To put it simply, it was a political and economic mess, and on top of all that, the government tried to re-impose a pre-plague system of governance on those who lived and worked in Florence, without really trying to s ‘adapt to this new reality.
In 1378 what is called the Ciompi Revolt began. ‘Ciompi’ is the word for the wool carders of Florence, but many, many other groups were involved in their revolt. But it started with the Ciompi demanding better representation among city officials in Florence.
Learn more about the transformation of economic opportunities after the plague.
The ruling oligarchy reacted in a way that might have worked in a pre-plague world: it made it more difficult to enter a guild and quadrupled the fees people had to pay to become a member. In other words, instead of becoming more representative in response to these demands, they have become more elitist. As a result, limited violence erupted in late June, with members of Ciompi and their affiliates attacking some government buildings and letting prisoners out of jail.
In response to this, Florence’s governing body, the Signoria, agreed to talks with the Ciompi. What became clear almost immediately was that the government had no intention of actually agreeing to any of the Ciompi’s demands – they hesitated, hoping that eventually the agitators would end up getting bored or losing interest. They adopted vague half-measures, hoping that would be enough to appease the lower classes, but they were wrong. This only made the rebels even angrier.
Learn more about the Black Death in Florence.
The revolt and its consequences
On July 21, 1378, a real rebellion broke out. Thousands of Ciompi and their associates forcibly ousted the members of the Signoria and placed one of their own in the position of Gonfaloniere of Justice. They demanded that the Signoria create three new official guilds and also decree that the members of these guilds would hold public office. What they wanted, essentially, was a performance for the minor art and for those without a guild popolo minuto be assigned a guild with a voice in civic affairs.

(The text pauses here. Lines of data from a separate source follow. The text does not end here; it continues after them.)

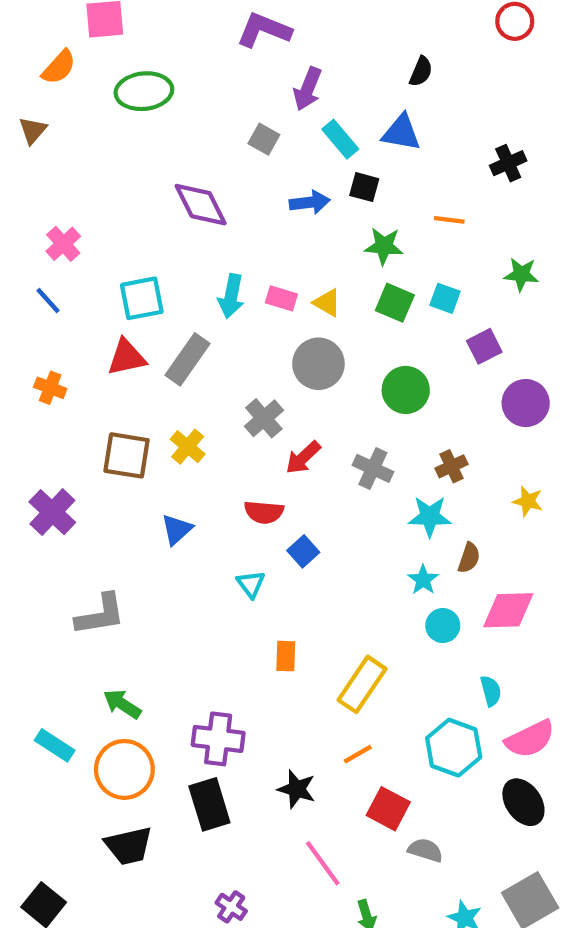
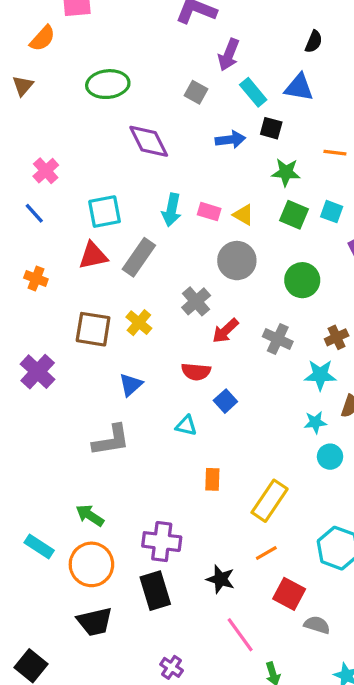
green ellipse: (144, 91) -> (108, 84), moved
cyan star: (423, 580) -> (315, 422), turned 30
cyan triangle: (251, 584) -> (186, 426), turned -40
gray L-shape: (100, 615) -> (111, 440), moved

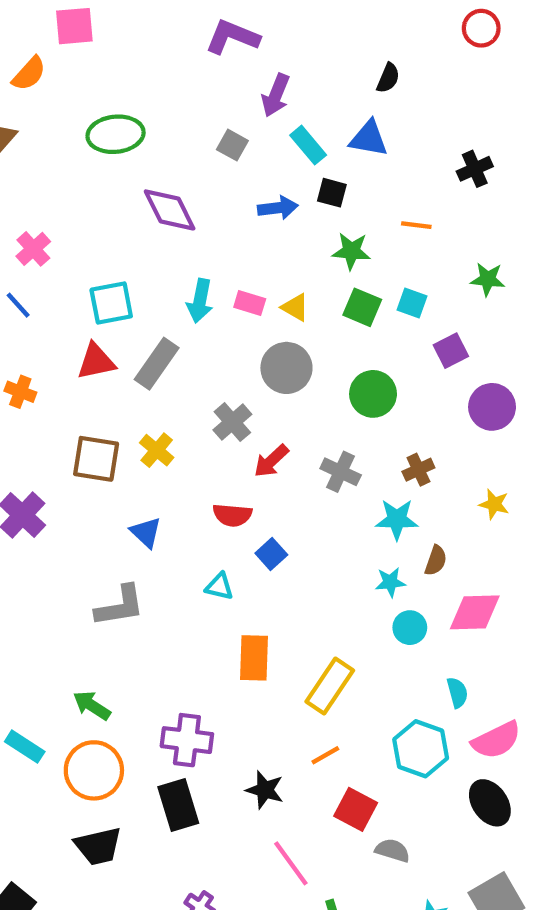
blue triangle: (131, 385) -> (146, 532), turned -35
orange rectangle: (212, 479) -> (254, 658), size x1.5

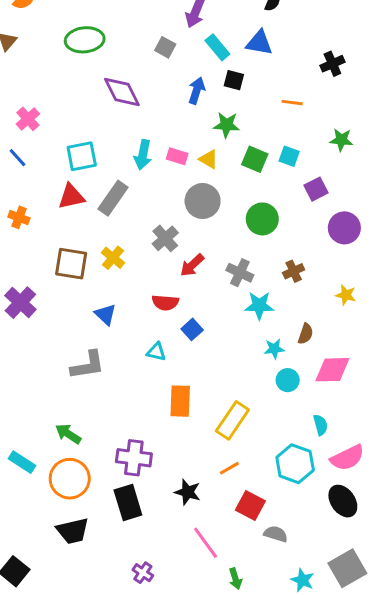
blue arrow: (278, 208) -> (197, 91), turned -65
green star: (351, 251) -> (226, 125), moved
cyan star: (397, 519) -> (259, 306), moved

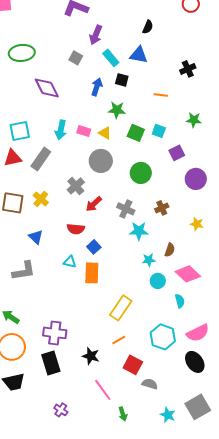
pink diamond: (332, 370) -> (188, 274), turned 45
orange rectangle: (180, 401) -> (92, 273), moved
cyan semicircle: (320, 425) -> (180, 301), moved

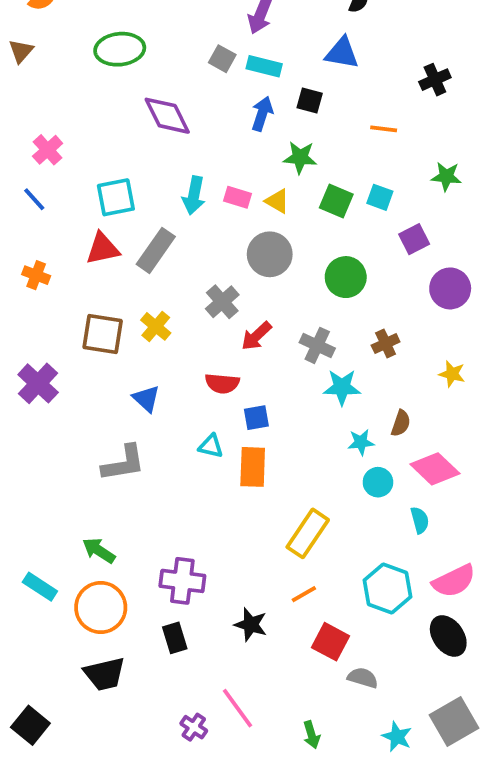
cyan rectangle: (111, 58) -> (264, 66), moved, turned -36
blue square: (94, 247) -> (256, 418), turned 32
black rectangle: (51, 363) -> (175, 638), size x0.7
pink line: (103, 390) -> (237, 708), moved

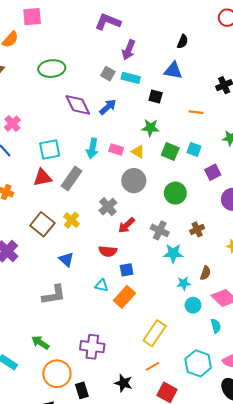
blue arrow: (262, 114) -> (108, 107), moved, turned 30
brown square: (103, 334) -> (42, 224), turned 30
orange rectangle: (253, 467) -> (124, 297), turned 40
purple cross: (182, 581) -> (92, 347), moved
orange circle: (101, 607) -> (57, 374), moved

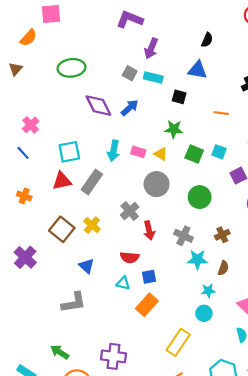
red arrow: (127, 225) -> (149, 230), turned -60
brown semicircle: (205, 273) -> (223, 268), moved
cyan triangle: (102, 285) -> (123, 283), moved
cyan circle: (193, 305) -> (204, 313), moved

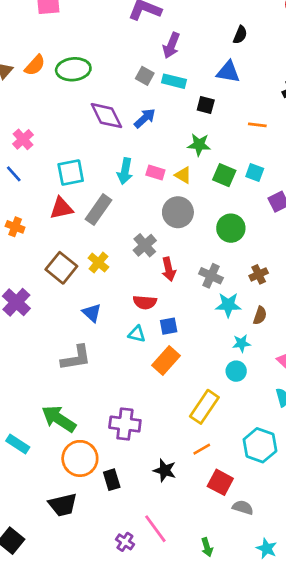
orange semicircle: (28, 38) -> (35, 65), moved
green arrow: (60, 352) -> (59, 419), size x1.5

For three years, the government of the city-state of Florence was led by members of the Ciompi guild. But soon factionalism appeared among the members of the Ciompi, and in August 1378, fighting broke out between the Ciompi and other factions of the guild, and the civic leaders were replaced in one of the bloodiest days of the history of Florence. But they were replaced by other members of the lower classes, and the city would continue to be ruled by them until 1382.
Finally, the members of the aristocracy were able to rally and oust the Ciompi and their allies from positions of civic leadership. Once the aristocrats returned to power, they sought both to consolidate their position while moving forward and implementing some of the reforms the Ciompi wanted, in particular a change in the tax system. In the long term, while the basic structures in place in Florence’s political infrastructure were essentially the same as in the pre-plague days, the composition, interests and powers of these bodies have been significantly altered. by the effects of the plague. .
Common questions about Florence and the Ciompi revolt
After the Black Death, workers from outside were allowed to enter the wool trade in Florence. Eventually, these workers rapidly increased in terms of power and status. They came to be called the gentle.
The naked man were heavily taxed but had no political representation in government. It made them feel unhappy.
The wool carders of Florence, called the Ciompi, demanded better representation among municipal officials in Florence. This only led to the Florentine government making the guild rules stricter. This initially led to isolated violence, but became a full-fledged revolt once the Ciompi and their supporters realized the government would not accede to their demands for equal representation.